Tuesday, May 3, 2011

The Tulip

Since today is the last day of classes, and I'm headed off to my last Medieval Women class very soon, I thought I'd share one of my favorite tidbits from class this semester. Not only did I learn the origins of the word "hysterical" this semester (as well as a lot about the malevolent uterus), but I also learned quite a bit about this one flower in particular - the tulip.

These days, tulips are all over the place. They are a staple of spring - they bloom early, they littler peoples yards, and they blossom in baskets given out at Easter.

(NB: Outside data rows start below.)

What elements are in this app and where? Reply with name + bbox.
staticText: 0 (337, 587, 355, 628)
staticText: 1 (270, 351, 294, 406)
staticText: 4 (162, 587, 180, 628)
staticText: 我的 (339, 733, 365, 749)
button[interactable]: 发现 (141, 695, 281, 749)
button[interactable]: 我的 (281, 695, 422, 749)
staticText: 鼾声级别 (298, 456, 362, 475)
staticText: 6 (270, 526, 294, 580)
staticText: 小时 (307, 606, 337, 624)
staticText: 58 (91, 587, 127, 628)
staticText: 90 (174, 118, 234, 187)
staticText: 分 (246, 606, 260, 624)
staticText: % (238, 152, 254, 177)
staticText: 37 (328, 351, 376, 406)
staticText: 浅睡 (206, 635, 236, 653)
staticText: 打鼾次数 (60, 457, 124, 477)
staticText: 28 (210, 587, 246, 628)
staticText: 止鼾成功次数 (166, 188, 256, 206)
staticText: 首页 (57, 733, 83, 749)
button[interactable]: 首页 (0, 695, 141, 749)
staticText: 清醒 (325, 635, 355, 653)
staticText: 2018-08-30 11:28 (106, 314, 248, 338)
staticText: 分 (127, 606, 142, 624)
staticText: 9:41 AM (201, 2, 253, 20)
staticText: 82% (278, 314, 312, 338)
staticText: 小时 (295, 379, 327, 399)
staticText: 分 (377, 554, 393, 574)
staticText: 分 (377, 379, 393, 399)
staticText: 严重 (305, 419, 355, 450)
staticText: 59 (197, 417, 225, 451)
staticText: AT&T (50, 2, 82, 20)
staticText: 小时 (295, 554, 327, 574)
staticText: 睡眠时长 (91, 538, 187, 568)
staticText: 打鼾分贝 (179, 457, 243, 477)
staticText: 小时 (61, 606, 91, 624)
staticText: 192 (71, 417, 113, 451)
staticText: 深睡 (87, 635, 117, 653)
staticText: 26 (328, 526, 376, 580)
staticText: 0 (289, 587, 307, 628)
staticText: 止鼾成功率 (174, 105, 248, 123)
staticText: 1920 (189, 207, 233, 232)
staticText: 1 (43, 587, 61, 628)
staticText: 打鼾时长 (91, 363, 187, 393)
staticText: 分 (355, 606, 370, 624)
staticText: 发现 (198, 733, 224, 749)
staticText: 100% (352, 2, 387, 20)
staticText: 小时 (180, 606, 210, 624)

However, once upon a time, the tulip was a lot less common and much more craved than your average flower. After a they were brought back from Turkey, this flower stuck the Europeans as beautiful. Soon, it was worth more than gold, and the Dutch even started using the tulip as a form of currency. It became popular in Florence was well, and it was an expensive commodity. In order to cultivate this tulip, countries worked hard to reclaim their soils and protect their gardens, all so they could have more of this valuable flower. Later, they discovered how to cultivate colors, and the diseases that gave each bulb their unique colors.

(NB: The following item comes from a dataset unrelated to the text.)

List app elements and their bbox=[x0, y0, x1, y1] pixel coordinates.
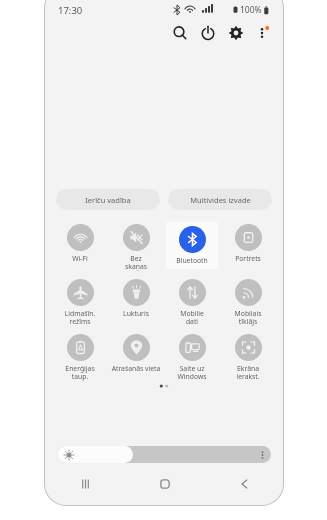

Our class was rather stunned to hear such a simple bulb could put entire cities in awe, but it was interesting to hear that the tulip was just another link in a chain of events, during a period of developing travel and the beginnings of manipulating nature.

1 comment:

  1. Fascinating. I always thought tulips came from the Netherlands. Interesting.
    Love how Sella McCartney used tulip and other floral prints last year (?). Reminded me of some dutch still-lives.